• _Problem requirements_
Without the pictures, copy the entries below word for word.

*** Provided entries Section Begins ***

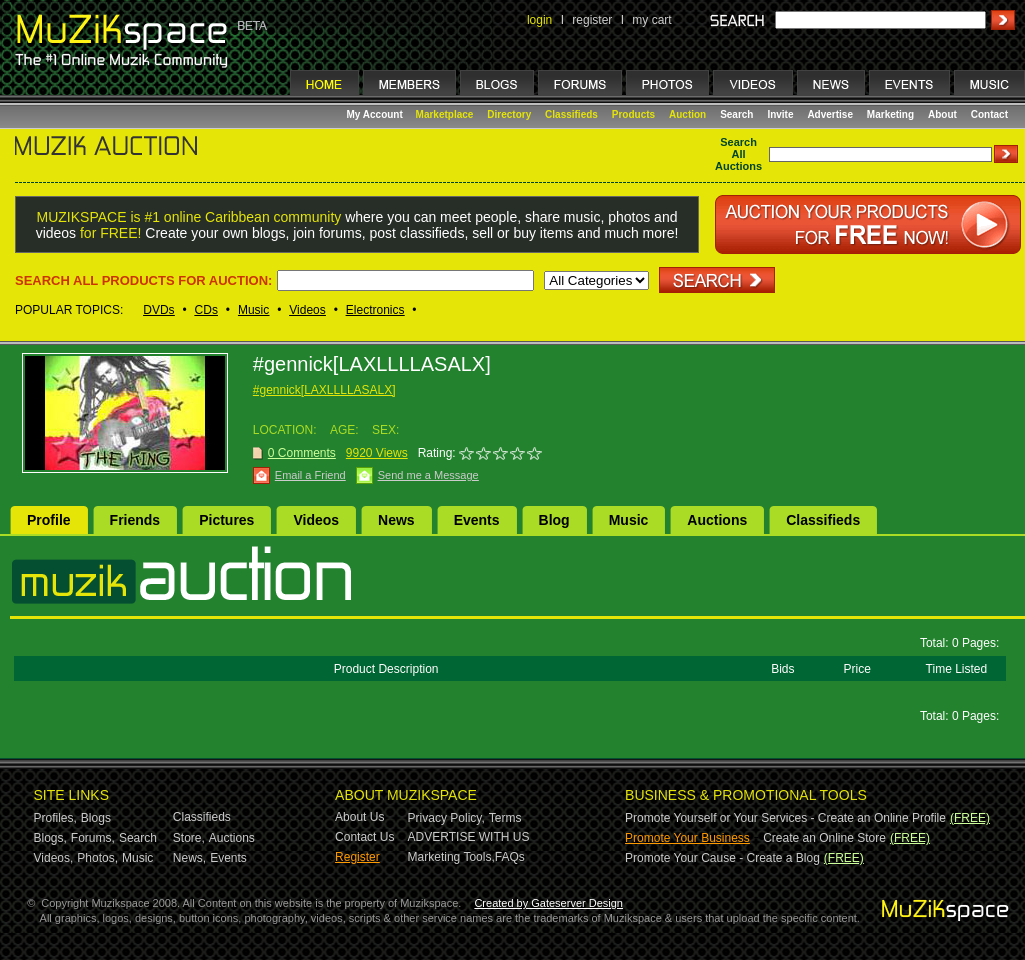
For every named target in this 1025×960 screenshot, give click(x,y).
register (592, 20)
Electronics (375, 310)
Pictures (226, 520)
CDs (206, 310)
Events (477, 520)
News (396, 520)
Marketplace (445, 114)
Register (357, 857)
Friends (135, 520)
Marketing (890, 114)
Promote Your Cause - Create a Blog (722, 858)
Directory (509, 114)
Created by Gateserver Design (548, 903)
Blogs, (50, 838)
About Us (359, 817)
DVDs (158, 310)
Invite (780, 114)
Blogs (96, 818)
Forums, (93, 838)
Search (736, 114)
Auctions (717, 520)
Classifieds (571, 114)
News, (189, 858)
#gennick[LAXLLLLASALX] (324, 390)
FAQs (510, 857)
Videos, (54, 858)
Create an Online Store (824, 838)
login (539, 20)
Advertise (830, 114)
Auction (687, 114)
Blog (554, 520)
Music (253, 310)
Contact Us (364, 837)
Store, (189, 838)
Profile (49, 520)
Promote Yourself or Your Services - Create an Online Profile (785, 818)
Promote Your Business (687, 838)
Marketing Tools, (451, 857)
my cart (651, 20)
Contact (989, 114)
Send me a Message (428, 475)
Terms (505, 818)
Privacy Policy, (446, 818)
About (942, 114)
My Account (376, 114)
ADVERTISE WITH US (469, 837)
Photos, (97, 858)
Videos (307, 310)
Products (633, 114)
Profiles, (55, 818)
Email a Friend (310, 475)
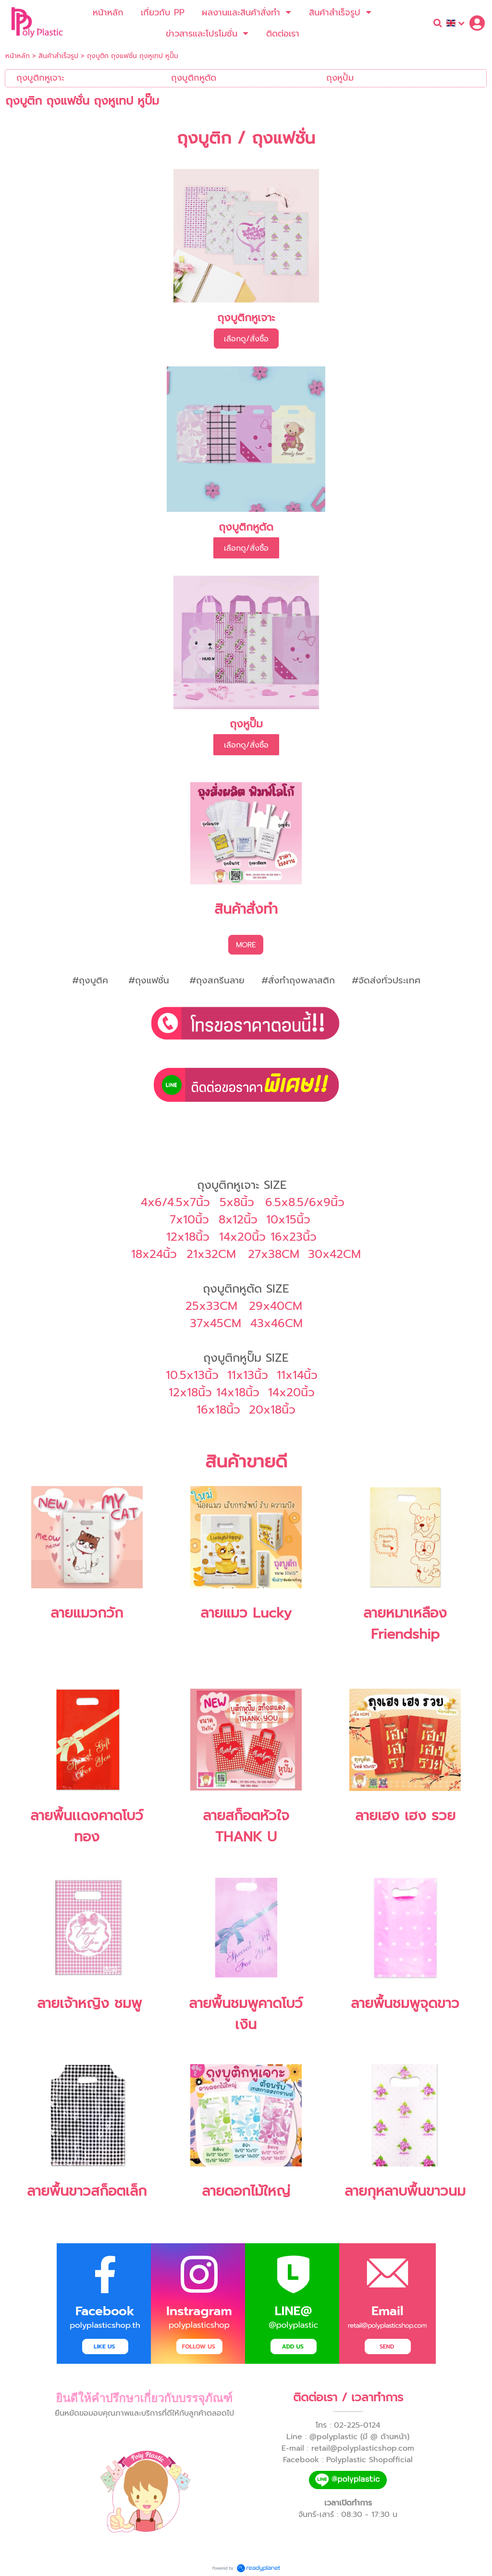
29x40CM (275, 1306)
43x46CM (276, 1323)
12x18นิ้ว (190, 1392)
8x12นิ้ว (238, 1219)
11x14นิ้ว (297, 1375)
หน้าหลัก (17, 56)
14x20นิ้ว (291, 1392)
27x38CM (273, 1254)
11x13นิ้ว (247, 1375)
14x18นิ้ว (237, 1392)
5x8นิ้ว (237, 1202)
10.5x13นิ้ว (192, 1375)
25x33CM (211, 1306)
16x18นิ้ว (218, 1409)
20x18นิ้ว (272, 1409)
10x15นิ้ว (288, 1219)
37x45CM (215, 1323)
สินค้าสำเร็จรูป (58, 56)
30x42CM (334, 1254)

*** Provided entries Section Ends ***

• _Your solution_
For every named target in this 1025×960 screenshot, give click(x,y).
register (592, 20)
Electronics (375, 310)
Pictures (226, 520)
CDs (206, 310)
Events (477, 520)
News (396, 520)
Marketplace (445, 114)
Register (357, 857)
Friends (135, 520)
Marketing (890, 114)
Promote Your Cause - Create a Blog (722, 858)
Directory (509, 114)
Created by Gateserver Design (548, 903)
Blogs, (50, 838)
About Us (359, 817)
DVDs (158, 310)
Invite (780, 114)
Blogs (96, 818)
Forums, (93, 838)
Search (736, 114)
Auctions (717, 520)
Classifieds (571, 114)
News, (189, 858)
#gennick[LAXLLLLASALX] (324, 390)
FAQs (510, 857)
Videos, (54, 858)
Create an Online Store (824, 838)
login (539, 20)
Advertise (830, 114)
Auction (687, 114)
Blog (554, 520)
Music (253, 310)
Contact Us (364, 837)
Store, (189, 838)
Profile (49, 520)
Promote Yourself or Your Services - Create an Online Profile (785, 818)
Promote Your Business (687, 838)
Marketing Tools, (451, 857)
my cart (651, 20)
Contact (989, 114)
Send me a Message (428, 475)
Terms (505, 818)
Privacy Policy, (446, 818)
About (942, 114)
My Account (376, 114)
ADVERTISE WITH US (469, 837)
Photos, (97, 858)
Videos (307, 310)
Products (633, 114)
Profiles, (55, 818)
Email a Friend (310, 475)
29x40CM (275, 1306)
43x46CM (276, 1323)
12x18นิ้ว (190, 1392)
8x12นิ้ว (238, 1219)
11x14นิ้ว (297, 1375)
หน้าหลัก (17, 56)
14x20นิ้ว (291, 1392)
27x38CM (273, 1254)
11x13นิ้ว (247, 1375)
14x18นิ้ว (237, 1392)
5x8นิ้ว (237, 1202)
10.5x13นิ้ว (192, 1375)
25x33CM (211, 1306)
16x18นิ้ว (218, 1409)
20x18นิ้ว (272, 1409)
10x15นิ้ว (288, 1219)
37x45CM (215, 1323)
สินค้าสำเร็จรูป (58, 56)
30x42CM (334, 1254)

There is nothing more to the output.